Given that the problem has festered unsolved since 1967—or, depending on your view, since 1948—it’s a good idea to be skeptical. We don’t know yet the specifics of the plan that Obama and Kerry are considering, although it’s increasingly clear that it will require extraordinarily vast sums of cash to make it work: billions of dollars for economic development in the West Bank and Gaza, billions more to resettle Israeli settlers who are evacuated from West Bank settlements, more billions to compensate Palestinian refugees who demand their “right of return” but who certainly won’t be going back to Israel in more than token numbers, more billions for Israel to compensate Jews who’ve fled Arab countries over the past decades, and finally, yet more billions for Jordan, which is increasingly nervous about the idea of any settlement that endorses the ongoing presence of millions of Palestinians in Jordan, including those in refugee camps.
That, by any account, is a lot of money.
I don’t usually quote New York Times bloviator Tom Friedman, but he’s right:
If Secretary of State John Kerry brings his peace mission to a head and presents the parties with a clear framework for an agreement, Israel and the Jewish people will face one of the most critical choices in their history. And when they do, all hell could break loose in Israel.

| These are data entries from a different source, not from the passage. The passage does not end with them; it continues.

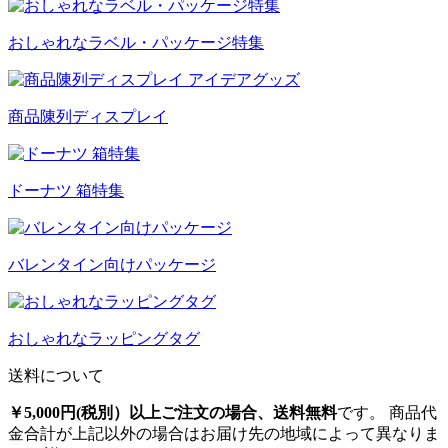
おしゃれなラベル・パッケージ特集
商品陳列ディスプレイ
ドーナツ 箱特集
バレンタイン向けパッケージ
おしゃれなラッピングタグ
送料について
￥5,000円(税別）以上ご注文の場合、送料無料
です。 商品代
金合計が上記以外の場合はお届け先の地域によって異なりま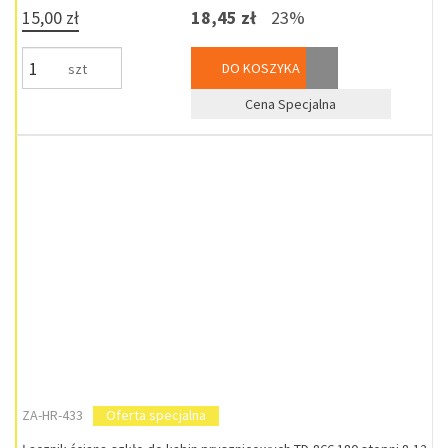
15,00 zł
18,45 zł
23%
DO KOSZYKA
szt
Cena Specjalna
ZA-HR-433
Oferta specjalna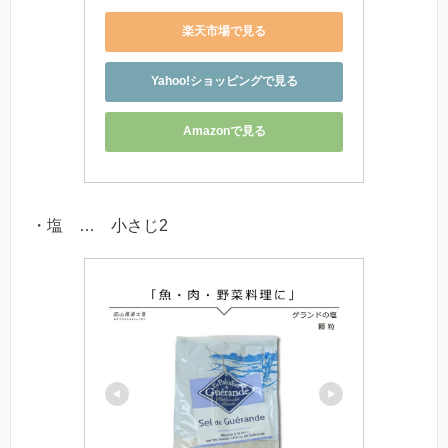
楽天市場で見る
Yahoo!ショッピングで見る
Amazonで見る
・塩 … 小さじ2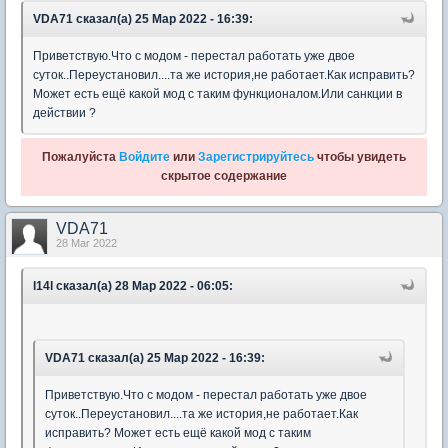
VDA71 сказал(а) 25 Мар 2022 - 16:39:
Приветствую.Что с модом - перестал работать уже двое
суток..Переустановил....та же история,не работает.Как исправить?
Может есть ещё какой мод с таким функционалом.Или санкции в
действии ?
Пожалуйста
Войдите
или
Зарегистрируйтесь
чтобы увидеть
скрытое содержание
VDA71
28 Mar 2022
l14l сказал(а) 28 Мар 2022 - 06:05:
VDA71 сказал(а) 25 Мар 2022 - 16:39:
Приветствую.Что с модом - перестал работать уже двое
суток..Переустановил....та же история,не работает.Как
исправить? Может есть ещё какой мод с таким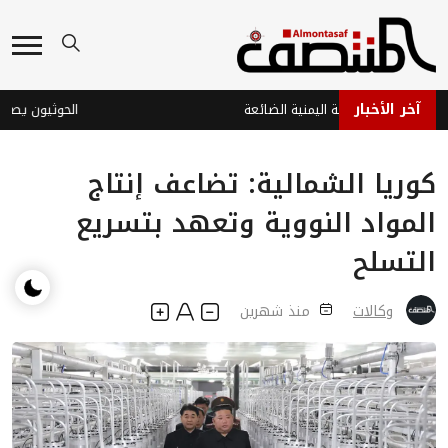
آخر الأخبار
خاوة والدبلوماسية اليمنية الضائعة
الحوثيون يصعّدو
كوريا الشمالية: تضاعف إنتاج
المواد النووية وتعهد بتسريع
التسلح
وكالات
منذ شهرين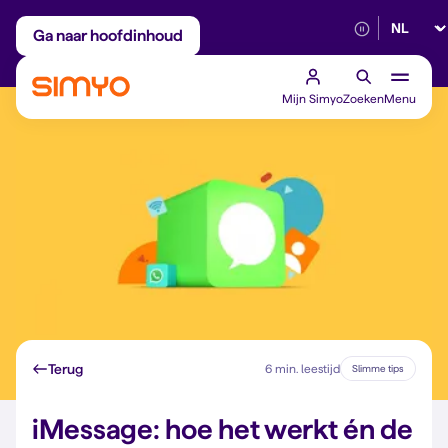
Selectee
Maandelijks aanpasbaar
Betrouwbaar 5G
Ga naar hoofdinhoud
Mijn Simyo
Zoeken
Menu
Terug
6 min. leestijd
Slimme tips
iMessage: hoe het werkt én de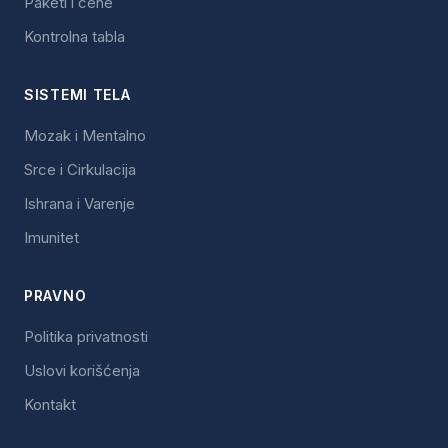
Paketi i cene
Kontrolna tabla
SISTEMI TELA
Mozak i Mentalno
Srce i Cirkulacija
Ishrana i Varenje
Imunitet
PRAVNO
Politika privatnosti
Uslovi korišćenja
Kontakt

And when all hell does break loose, it won’t be so easy for Prime Minister Benjamin Netanyahu to call the AIPAC hot line.
Palestinians, too, are suspicious and skeptical, of course.
By all indications, one of the core issues will be an American plan for transitional security for Israel as the West Bank turns into a state for Palestine. That means, it appears, a three-to-five-year Israeli military presence in the West Bank—which President Mahmoud Abbas has already said he’d accept—and some sort of long-term US and/or NATO role in the Jordan Valley, Palestine’s eastern border with Jordan, to ease Israeli fears of infiltration by radical Islamists and the illegal transfer of heavy weapons to what will be a mostly demilitarized Palestinian state. (Sweetening the deal for Israel, according to Defense News, is the fact that Israeli military contractors may reap huge deals over military systems to monitor the border.)